** Available data follows **

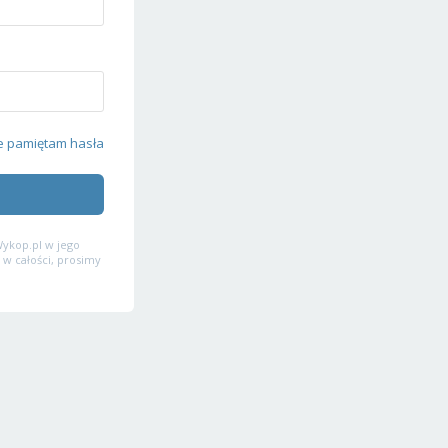
e pamiętam hasła
ykop.pl w jego
 w całości, prosimy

** End of Available data **

__Task details__:
From the first line to the last, give the data again exactly, but without pictures.

__Written reply__:
e pamiętam hasła
ykop.pl w jego
 w całości, prosimy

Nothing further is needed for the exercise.